Use Azure Synapse Analytics with cloud-scale analytics

Azure Synapse Analytics is the provisioned, integrated analytics service that accelerates time to insight across data warehouses and big data systems. Azure Synapse Analytics brings together:

  • The best SQL technologies used in enterprise data warehousing.
  • Spark technologies used for big data.
  • Pipelines for data application (source-aligned) and extract, transform, and load (ETL) or extract, load, and transform (ELT).

Azure Synapse studio is a tool in Azure Synapse that provides a unified experience for management, monitoring, coding, and security. Synapse studio has deep integration with other Azure services like Power BI, Azure Cosmos DB, and Azure Machine Learning.

Note

This section aims to describe prescribed configurations which are specific to cloud-scale analytics. It's a compliment to the official Azure Synapse Analytics documentation.

Overview

During the initial setup of a data landing zone, you can deploy a single Azure Synapse Analytics workspace for use by all analysts and data scientists. You can create more workspaces for specific data integrations or data products.

You might need extra Azure Synapse Analytics workspaces if your data product needs to provide access to the standardized data with row-level and column-level security. You can provide these workspaces with Azure Synapse pools. Data products teams might require their own workspace for creating data products and a separate workspace that's only for product teams with scoped development access.

Azure Synapse Analytics setup

The first step in the deployment Azure Synapse Analytics is to set up an Azure Synapse workspace which is connected to an Microsoft Purview account.

Azure Synapse Analytics networking

A data landing zone creates workspaces with an Azure Synapse Analytics managed virtual network. Communication with Azure Synapse happens through the three endpoints it exposes: SQL pool, SQL on-demand, and the development endpoint.

At the network level, cloud-scale analytics uses synapse managed private endpoints. These endpoints ensure all of the traffic between the data landing zone virtual network and Azure Synapse workspaces moves entirely over the Microsoft backbone network.

Azure Synapse data access control

Use access control lists with Microsoft Entra pass-through in Azure Synapse Analytics to manage access to the files in the data lake.

For data where you need to restrict columns and rows returned, we recommend row-level and column-level security to restrict the data access on the tables in Azure Synapse SQL dedicated or serverless pool.
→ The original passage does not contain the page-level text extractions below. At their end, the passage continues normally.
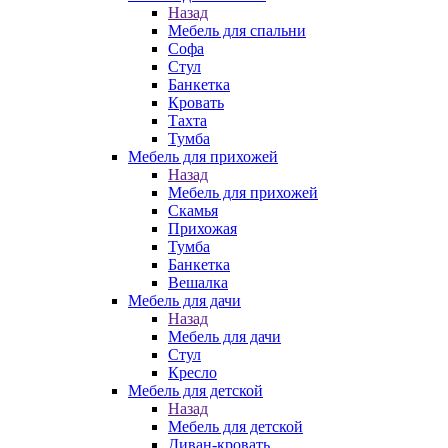
Назад
Мебель для спальни
Софа
Стул
Банкетка
Кровать
Тахта
Тумба
Мебель для прихожей
Назад
Мебель для прихожей
Скамья
Прихожая
Тумба
Банкетка
Вешалка
Мебель для дачи
Назад
Мебель для дачи
Стул
Кресло
Мебель для детской
Назад
Мебель для детской
Диван-кровать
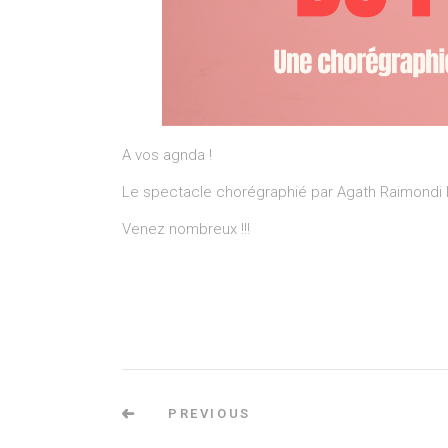
A vos agnda !
Le spectacle chorégraphié par Agath Raimondi l
Venez nombreux !!!
PREVIOUS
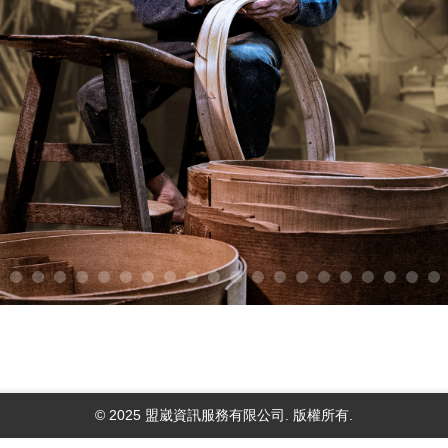
© 2025 盟崴資訊服務有限公司. 版權所有.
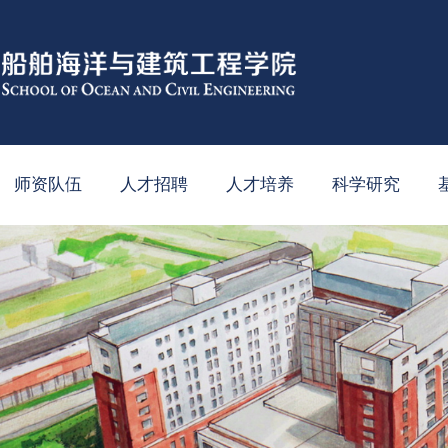
师资队伍
人才招聘
人才培养
科学研究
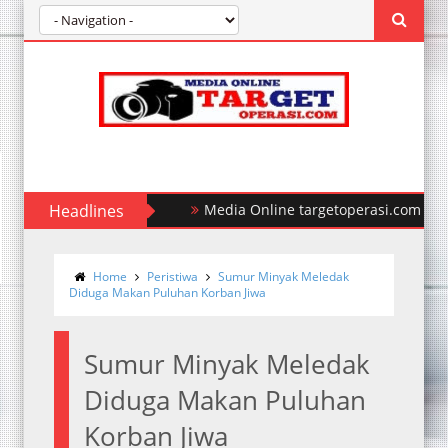
Headlines
Media Online targetoperasi.com Mengab
Home
Peristiwa
Sumur Minyak Meledak
Diduga Makan Puluhan Korban Jiwa
Sumur Minyak Meledak
Diduga Makan Puluhan
Korban Jiwa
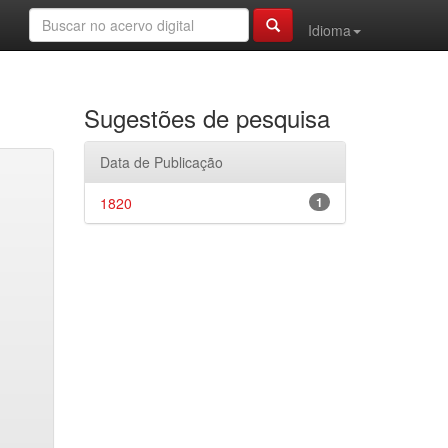
Idioma
Sugestões de pesquisa
Data de Publicação
1820
1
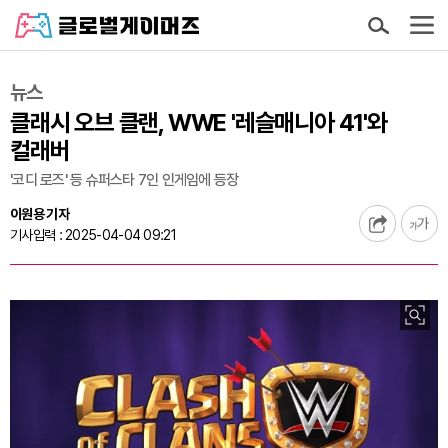
뉴스
클래시 오브 클랜, WWE '레슬매니아 41'와
컬래버
'코디 로즈' 등 슈퍼스타 7인 인게임에 등장
이원용 기자
기사입력 : 2025-04-04 09:21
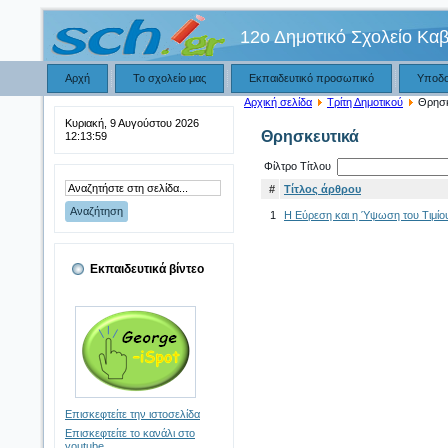
12ο Δημοτικό Σχολείο Κα
Αρχή
Το σχολείο μας
Εκπαιδευτικό προσωπικό
Υποδ
Αρχική σελίδα
Τρίτη Δημοτικού
Θρησκ
Κυριακή, 9 Αυγούστου 2026
Θρησκευτικά
12:14:00
Φίλτρο Τίτλου
#
Τίτλος άρθρου
1
Η Εύρεση και η Ύψωση του Τιμίο
Εκπαιδευτικά βίντεο
Επισκεφτείτε την ιστοσελίδα
Επισκεφτείτε το κανάλι στο
youtube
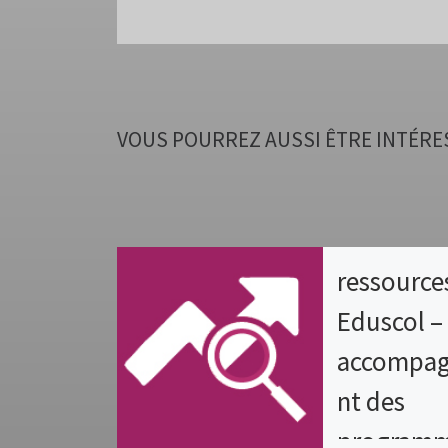
VOUS POURREZ AUSSI ÊTRE INTÉRE
ressource
Eduscol –
accompa
nt des
program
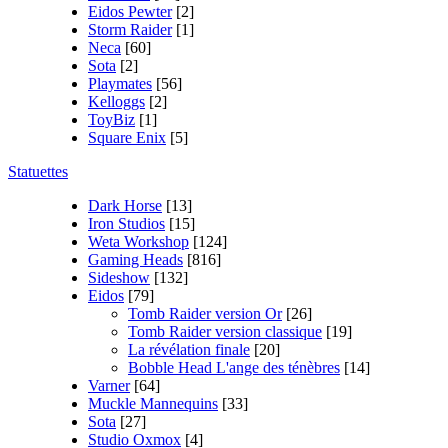
Eidos Pewter
[2]
Storm Raider
[1]
Neca
[60]
Sota
[2]
Playmates
[56]
Kelloggs
[2]
ToyBiz
[1]
Square Enix
[5]
Statuettes
Dark Horse
[13]
Iron Studios
[15]
Weta Workshop
[124]
Gaming Heads
[816]
Sideshow
[132]
Eidos
[79]
Tomb Raider version Or
[26]
Tomb Raider version classique
[19]
La révélation finale
[20]
Bobble Head L'ange des ténèbres
[14]
Varner
[64]
Muckle Mannequins
[33]
Sota
[27]
Studio Oxmox
[4]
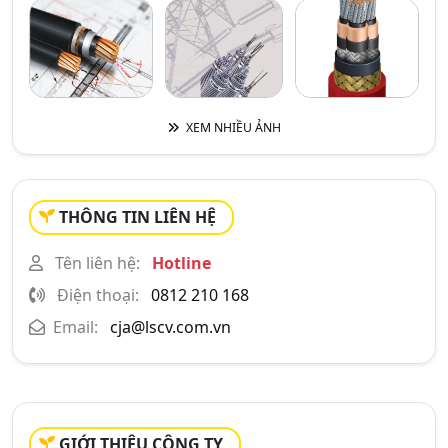
XEM NHIỀU ẢNH
THÔNG TIN LIÊN HỆ
Tên liên hệ:
Hotline
Điện thoại:
0812 210 168
Email:
cja@lscv.com.vn
GIỚI THIỆU CÔNG TY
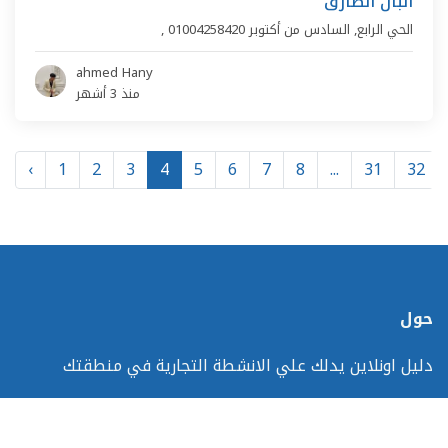
البان الطارق
الحي الرابع
,
السادس من أكتوبر
01004258420
,
ahmed Hany
منذ 3 أشهر
‹
1
2
3
4
5
6
7
8
...
31
32
حول
دليل اونلاين يدلك علي الانشطة التجارية في منطقتك
التنقلات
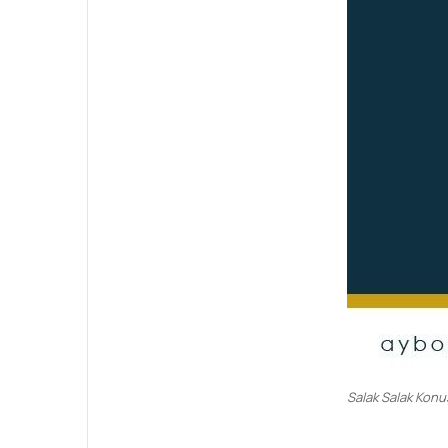
Salak Salak Kon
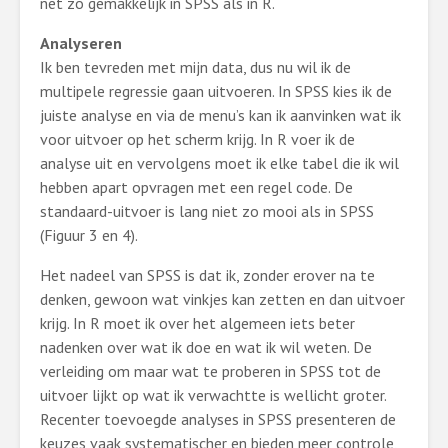
net zo gemakkelijk in SPSS als in R.
Analyseren
Ik ben tevreden met mijn data, dus nu wil ik de
multipele regressie gaan uitvoeren. In SPSS kies ik de
juiste analyse en via de menu’s kan ik aanvinken wat ik
voor uitvoer op het scherm krijg. In R voer ik de
analyse uit en vervolgens moet ik elke tabel die ik wil
hebben apart opvragen met een regel code. De
standaard-uitvoer is lang niet zo mooi als in SPSS
(Figuur 3 en 4).
Het nadeel van SPSS is dat ik, zonder erover na te
denken, gewoon wat vinkjes kan zetten en dan uitvoer
krijg. In R moet ik over het algemeen iets beter
nadenken over wat ik doe en wat ik wil weten. De
verleiding om maar wat te proberen in SPSS tot de
uitvoer lijkt op wat ik verwachtte is wellicht groter.
Recenter toevoegde analyses in SPSS presenteren de
keuzes vaak systematischer en bieden meer controle,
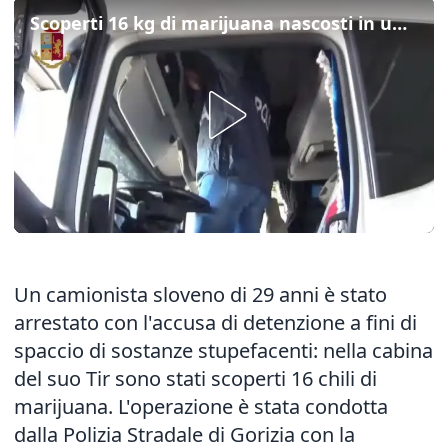
Scoperti 16 kg di marijuana nascosti in un Tir a Gorizia
Un camionista sloveno di 29 anni è stato
arrestato con l'accusa di detenzione a fini di
spaccio di sostanze stupefacenti: nella cabina
del suo Tir sono stati scoperti 16 chili di
marijuana. L'operazione è stata condotta
dalla Polizia Stradale di Gorizia con la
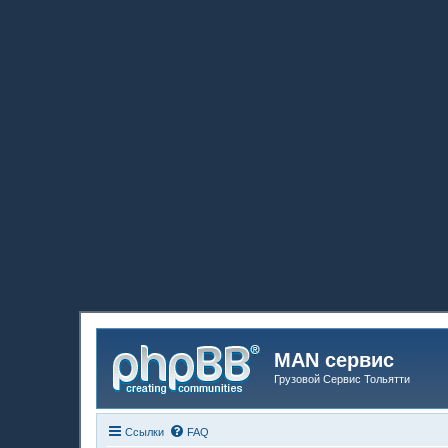
MAN сервис
Грузовой Сервис Тольятти
Ссылки
FAQ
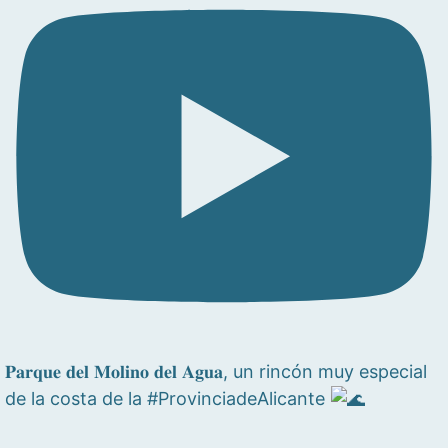
𝐏𝐚𝐫𝐪𝐮𝐞 𝐝𝐞𝐥 𝐌𝐨𝐥𝐢𝐧𝐨 𝐝𝐞𝐥 𝐀𝐠𝐮𝐚, un rincón muy especial
de la costa de la #ProvinciadeAlicante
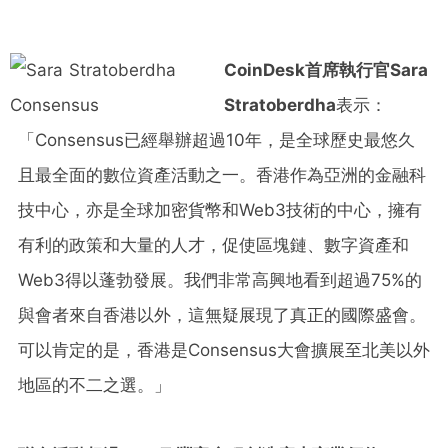
CoinDesk首席執行官Sara
Stratoberdha
表示：
「Consensus已經舉辦超過10年，是全球歷史最悠久
且最全面的數位資產活動之一。香港作為亞洲的金融科
技中心，亦是全球加密貨幣和Web3技術的中心，擁有
有利的政策和大量的人才，促使區塊鏈、數字資產和
Web3得以蓬勃發展。我們非常高興地看到超過75%的
與會者來自香港以外，這無疑展現了真正的國際盛會。
可以肯定的是，香港是Consensus大會擴展至北美以外
地區的不二之選。」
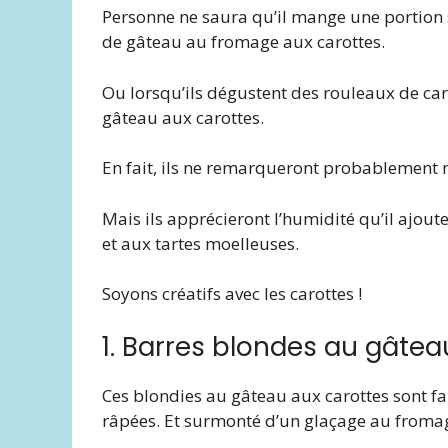
Personne ne saura qu’il mange une portion 
de gâteau au fromage aux carottes.
Ou lorsqu’ils dégustent des rouleaux de car
gâteau aux carottes.
En fait, ils ne remarqueront probablement 
Mais ils apprécieront l’humidité qu’il ajou
et aux tartes moelleuses.
Soyons créatifs avec les carottes !
1. Barres blondes au gâtea
Ces blondies au gâteau aux carottes sont fai
râpées. Et surmonté d’un glaçage au fromag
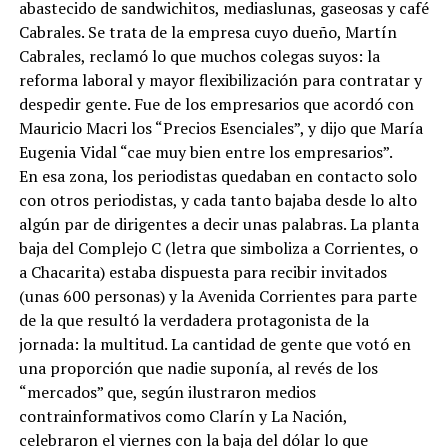
abastecido de sandwichitos, mediaslunas, gaseosas y café
Cabrales. Se trata de la empresa cuyo dueño, Martín
Cabrales, reclamó lo que muchos colegas suyos: la
reforma laboral y mayor flexibilización para contratar y
despedir gente. Fue de los empresarios que acordó con
Mauricio Macri los “Precios Esenciales”, y dijo que María
Eugenia Vidal “cae muy bien entre los empresarios”.
En esa zona, los periodistas quedaban en contacto solo
con otros periodistas, y cada tanto bajaba desde lo alto
algún par de dirigentes a decir unas palabras. La planta
baja del Complejo C (letra que simboliza a Corrientes, o
a Chacarita) estaba dispuesta para recibir invitados
(unas 600 personas) y la Avenida Corrientes para parte
de la que resultó la verdadera protagonista de la
jornada: la multitud. La cantidad de gente que votó en
una proporción que nadie suponía, al revés de los
“mercados” que, según ilustraron medios
contrainformativos como Clarín y La Nación,
celebraron el viernes con la baja del dólar lo que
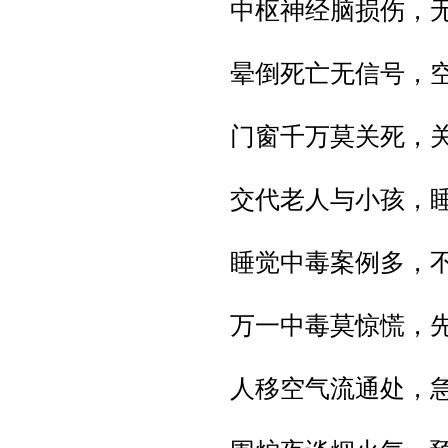
中枢神经脑损伤，
晕倒死亡无信号，
门窗千万莫关死，
交代老人与小孩，
睡觉中毒案例多，
万一中毒莫惊慌，
人移空气流通处，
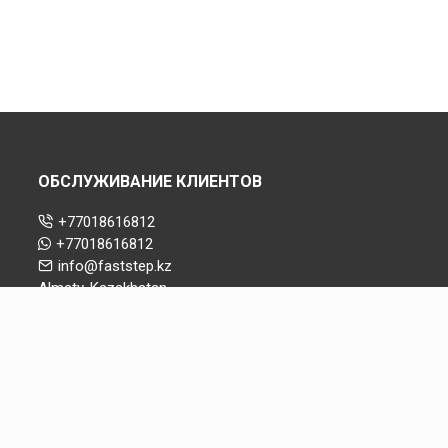
ОБСЛУЖИВАНИЕ КЛИЕНТОВ
+77018616812
+77018616812
info@faststep.kz
Almaty, Kazakhstan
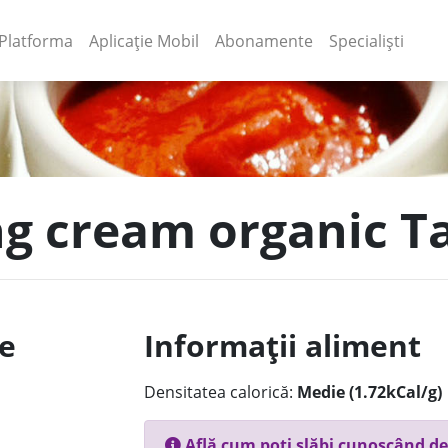
(current)
(current)
Platforma
Aplicație Mobil
Abonamente
Specialiști
ng cream organic Ta
le
Informații aliment
Densitatea calorică:
Medie (1.72kCal/g)
Află cum poți slăbi cunoscând de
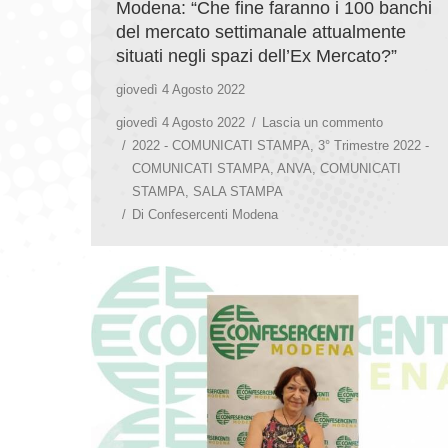
Modena: “Che fine faranno i 100 banchi
del mercato settimanale attualmente
situati negli spazi dell’Ex Mercato?”
giovedì 4 Agosto 2022
giovedì 4 Agosto 2022
Lascia un commento
2022 - COMUNICATI STAMPA
,
3° Trimestre 2022 -
COMUNICATI STAMPA
,
ANVA
,
COMUNICATI
STAMPA
,
SALA STAMPA
Di
Confesercenti Modena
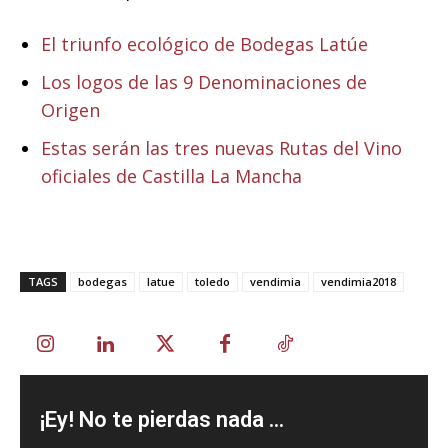
El triunfo ecológico de Bodegas Latúe
Los logos de las 9 Denominaciones de
Origen
Estas serán las tres nuevas Rutas del Vino
oficiales de Castilla La Mancha
TAGS
bodegas
latue
toledo
vendimia
vendimia2018
¡Ey! No te pierdas nada ...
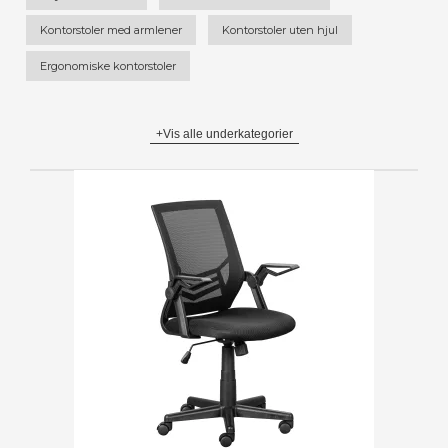
Kontorstoler med armlener
Kontorstoler uten hjul
Ergonomiske kontorstoler
+Vis alle underkategorier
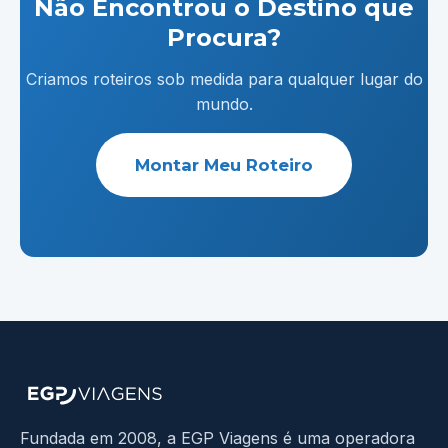
Não Encontrou o Destino que
Procura?
Criamos roteiros sob medida para qualquer lugar do
mundo.
Montar Meu Roteiro
Fundada em 2008, a EGP Viagens é uma operadora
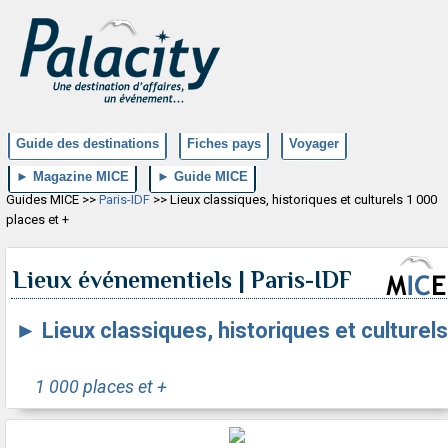
Guide des destinations
Fiches pays
Voyager
► Magazine MICE
► Guide MICE
Guides MICE >>
Paris-IDF
>> Lieux classiques, historiques et culturels 1 000
places et +
Lieux événementiels | Paris-IDF
►
Lieux classiques, historiques et culturels
1 000 places et +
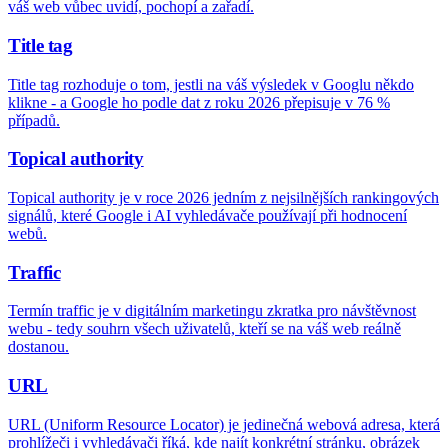
váš web vůbec uvidí, pochopí a zařadí.
Title tag
Title tag rozhoduje o tom, jestli na váš výsledek v Googlu někdo
klikne - a Google ho podle dat z roku 2026 přepisuje v 76 %
případů.
Topical authority
Topical authority je v roce 2026 jedním z nejsilnějších rankingových
signálů, které Google i AI vyhledávače používají při hodnocení
webů.
Traffic
Termín traffic je v digitálním marketingu zkratka pro návštěvnost
webu - tedy souhrn všech uživatelů, kteří se na váš web reálně
dostanou.
URL
URL (Uniform Resource Locator) je jedinečná webová adresa, která
prohlížeči i vyhledávači říká, kde najít konkrétní stránku, obrázek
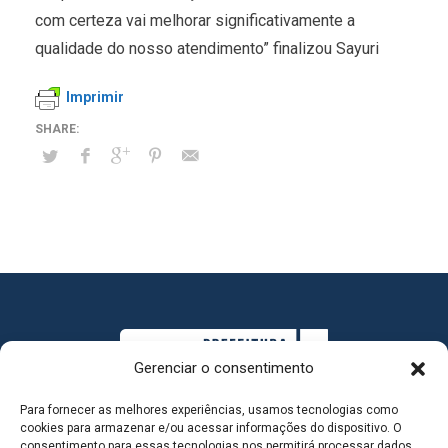
com certeza vai melhorar significativamente a
qualidade do nosso atendimento” finalizou Sayuri
Imprimir
Gerenciar o consentimento
Para fornecer as melhores experiências, usamos tecnologias como
cookies para armazenar e/ou acessar informações do dispositivo. O
consentimento para essas tecnologias nos permitirá processar dados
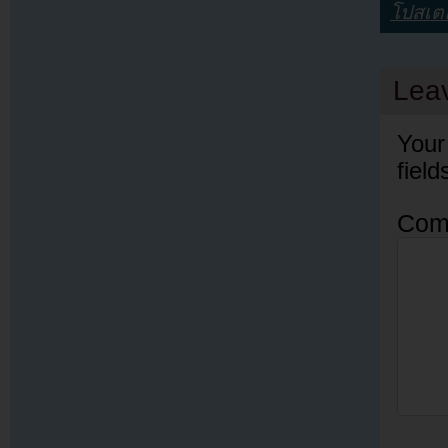
โปสเตอ
Lea
Your
fiel
Com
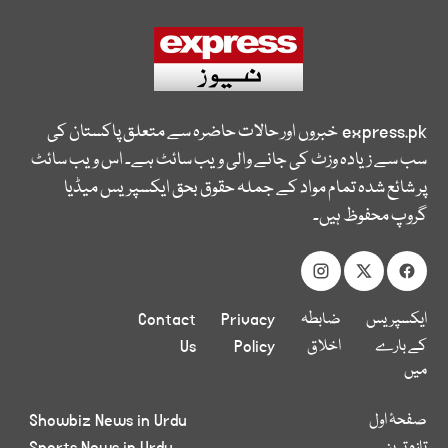
express.pk
خبروں اور حالات حاضرہ سے متعلق پاکستان کی
سب سے زیادہ وزٹ کی جانے والی ویب سائٹ ہے۔ اس ویب سائٹ
پر شائع شدہ تمام مواد کے جملہ حقوق بحق ایکسپریس میڈیا
گروپ محفوظ ہیں۔
ایکسپریس
ضابطہ
Privacy
Contact
کے بارے
اخلاق
Policy
Us
میں
صفحۂ اول
Showbiz News in Urdu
Row-level security and column-level security is implemented at the database level and in addition to the database roles.

For example, row-level security ensures that users in a specific data application (source-aligned) or data product only see their own data. Even if the table contains data for the entire enterprise.

You can combine row-level security with column-level security to restrict access to columns with sensitive data. This way, both row-level security and column-level security apply the access restriction logic at the database tier rather than the application tier. The permission is evaluated every time data access is attempted from any tier.

Note

Azure Synapse serverless SQL pool supports Column-level security for views and not for external tables. In case of external tables one can create a logical view on top of the external table and than apply Column-level security. In case of Row-level security, custom views can be used as a workaround.

For more information, see Azure Synapse Analytics data access control.

Azure Synapse data access control in Azure Data Lake

When deploying an Azure Synapse Analytics workspace, you need an Azure Data Lake Storage account from the subscription or by manually using the storage account URL. The specified storage account is set as primary for the deployed Azure Synapse workspace to store its data. Azure Synapse stores data in a container that includes Apache Spark tables and Spark application logs in a folder called /synapse/{workspaceName}. It also has a container for managing any libraries that you choose to install.

Tip

We recommend using a dedicated container on the Development layer or data lake three account. This container is used as primary storage to store Spark metadata.

Refer to Azure Synapse Analytics data access control for recommendations on how to set up data access.